Run a Study¶
Imagine you want to run a study with librec_auto
.
First, you will need to set up a configuration file. See the Configuration File documentation for information on the elements of a configuration file. Once your configuration file is complete, you can run your study.
Definitions¶
What is an experiment?¶
An experiment is a single job from the librec
library.
This is what happens when you call the librec
jar from the command line.
What is a study?¶
A study is a collection of experiments using the same algorithm the same data set, and the same methodology. librec_auto
automates running
multiple experiments at once by varying algorithm hyperparameters, and the entity that encompasses a set of related
experiments is called a study. If you want to examine multiple algorithms or multiple data sets, you will need to define multiple studies.
Methodology¶
The methodology in a librec-auto
study includes information about how data is handled, what kinds of predictions are generated, and how they are evaluated. The methodology information is a bit distributed across the configuration file, and there are certain “gotchas” you should be aware of.

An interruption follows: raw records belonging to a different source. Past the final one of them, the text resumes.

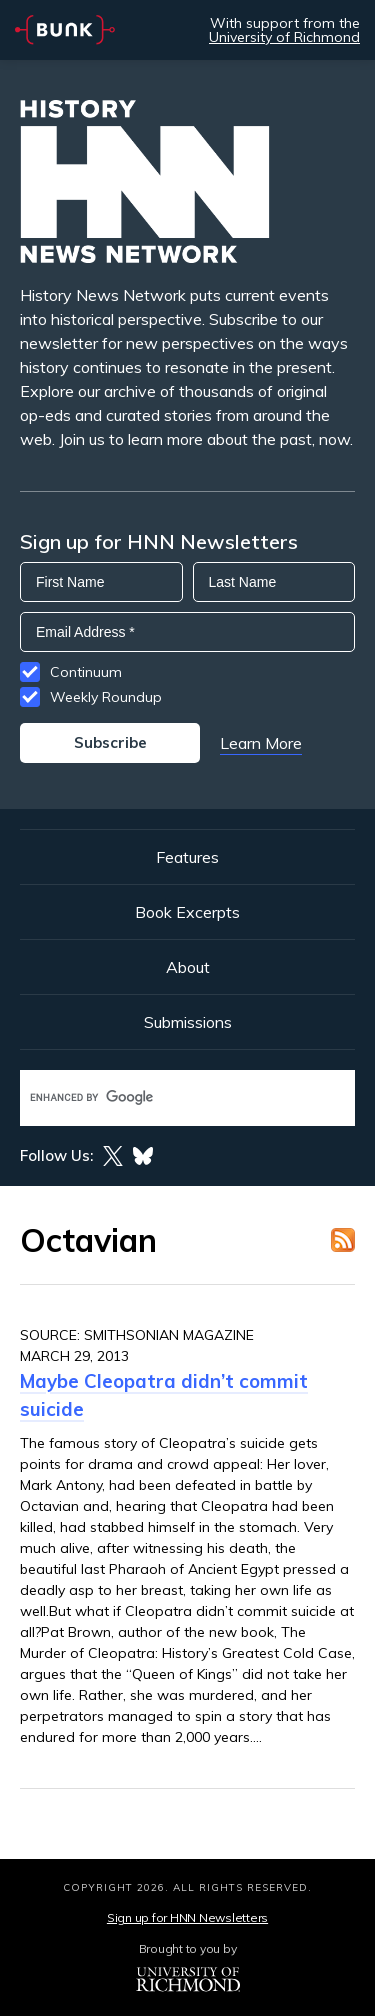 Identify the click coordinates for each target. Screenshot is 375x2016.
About (188, 967)
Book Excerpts (187, 912)
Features (187, 857)
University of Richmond (284, 37)
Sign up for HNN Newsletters (187, 1917)
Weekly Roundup (106, 697)
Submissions (188, 1022)
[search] (166, 1097)
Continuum (86, 672)
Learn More (261, 743) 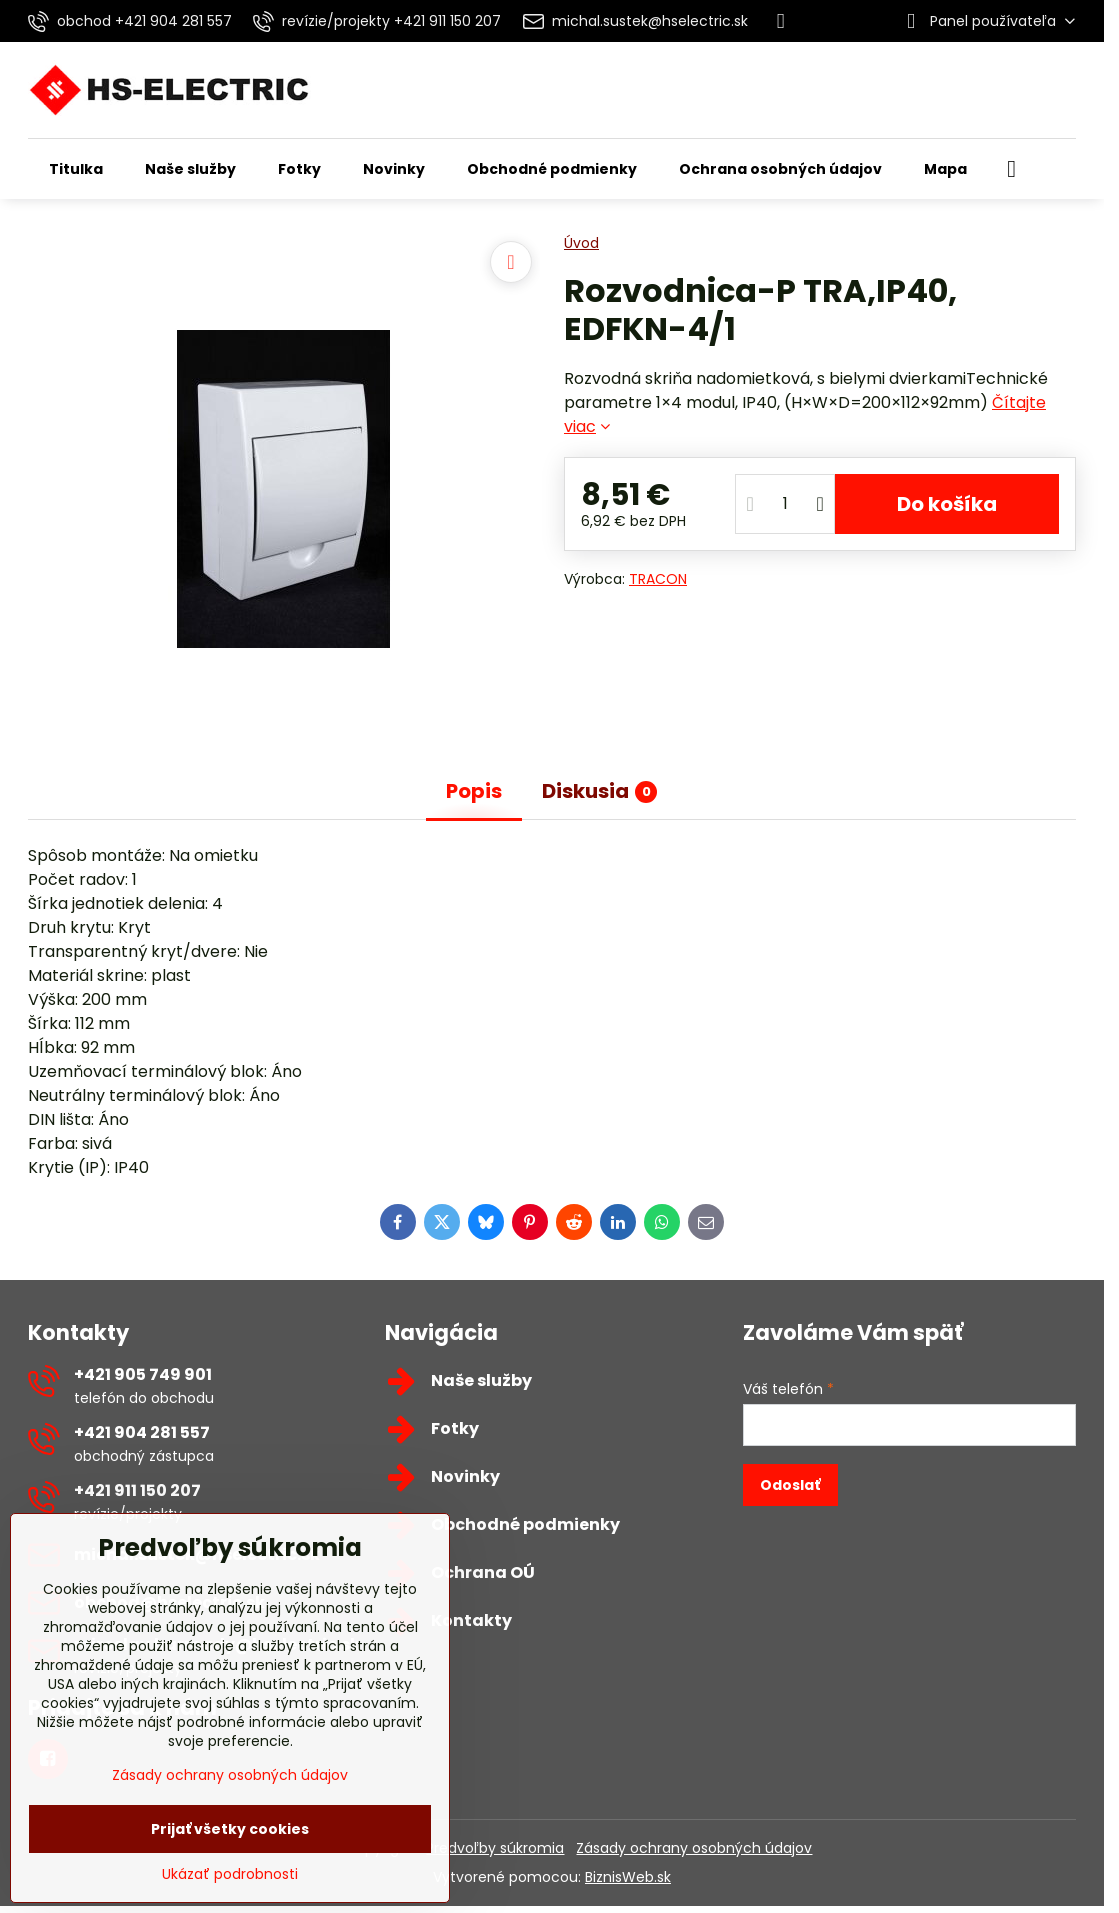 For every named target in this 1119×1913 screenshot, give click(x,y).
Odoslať (790, 1485)
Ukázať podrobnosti (230, 1874)
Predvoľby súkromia (495, 1848)
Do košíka (947, 504)
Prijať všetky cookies (230, 1829)
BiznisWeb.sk (628, 1877)
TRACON (658, 579)
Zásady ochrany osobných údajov (694, 1848)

- As of LibRec 3.0, all cross-validation splits are drawn uniform-at-random from the ratings data set. The size of each split is N/k where N is the number of ratings and k is the number of splits. Other parameters (the style of split) that can be used in the single-split
ratio
model are ignored. - Ranking vs rating prediction methodology. If you are using a metric that looks at a ranked list of results (pretty much anything other than
rmse
,mae
and certain of the fairness metrics), you must specify the ranking element and the list-size element in the metric element in your configuration. See below. You will get very strange ranking results, if LibRec thinks you are using a rating prediction methodology. - Ranking vs rating prediction algorithms. Some algorithms are optimized for ranking loss and the results that they produce may not be interpretable as prediction ratings for a user/item pair. For example, BPR, RankALS, or PLSA. These algorithms should only be used with the ranking element set and an appropriate ranking-type metric.
<ranking>true</ranking>
<list-size>10</list-size>
Any list size can be used.
File Structure¶
Study Structure¶
librec_auto
has a specific project structure. If you want to run an study
named movies
, you will need to put your config.xml
file in a conf
directory inside a movies
directory, like this:
movies
└── conf
└── config.xml
You can then run your movies study with:
$ python -m librec_auto run -t movies
This will update the movies
directory to look like this:
movies
├── conf
│ └── config.xml
├── exp00000
│ ├── conf
│ │ ├── config.xml
│ │ └── librec.properties
│ ├── log
│ │ └── librec-<timestamp>.log
│ ├── original
│ └── result
│ ├── out-1.txt
│ └── ...
├── exp00001
│ ├── conf
│ │ ├── config.xml
│ │ └── librec.properties
│ ├── log
│ │ └── librec-<timestamp>.log
│ ├── original
│ └── result
│ ├── out-1.txt
│ └── ...
├── exp00002
│ └── ...
├── exp00003
│ └── ...
└── ...
output.xml
Each directory like exp00001
represents one of the experiments from your
movies study. The number of exp#####
directories is equal to the number of
permutations from the value
items in your study-wide configuration file. The
output.xml
contains a summary of results over all the experiments and also a log of any warnings
or errors encountered.
Experiment Structure¶
Let’s consider a single experiment directory:
exp00002
├── conf
│ ├── config.xml
│ └── librec.properties
├── log
│ └── librec-<timestamp>.log
├── original
└── result
├── out-1.txt
├── out-2.txt
├── out-3.txt
├── out-4.txt
└── out-5.txt
output.xml
conf
holds the auto-generated configuration file for this experiment (not for the study), as well as thelibrec.properties
equivalent of theconfig.xml
.- Don’t tamper with these files: to edit the experiment configurations, modify the study-wide
movies/conf/config.xml
file.
- Don’t tamper with these files: to edit the experiment configurations, modify the study-wide
log
holds the log output from running the experiment. Many LibRec algorithms output log information containing training phase information and this can be found here.result
holds the computed recommendation lists or predictions from thelibrec
experiment.original
is a directory used for experiments involving result re-ranking. The re-ranker will copy the original recommendation output from the algorithm to this directory. Re-ranked results are then place in theresult
directory so they can be located by subsequent processes. You can experiment with multiple hyperparameters for a re-ranking algorithm without recomputing the base recommendations. For example:- Re-rank the results with
python -m librec_auto rerank movies
- Re-rank the results with
output.xml
is a file that contains a summary of the experiment run. Metric results are stored here as well as any warnings or error messages encountered.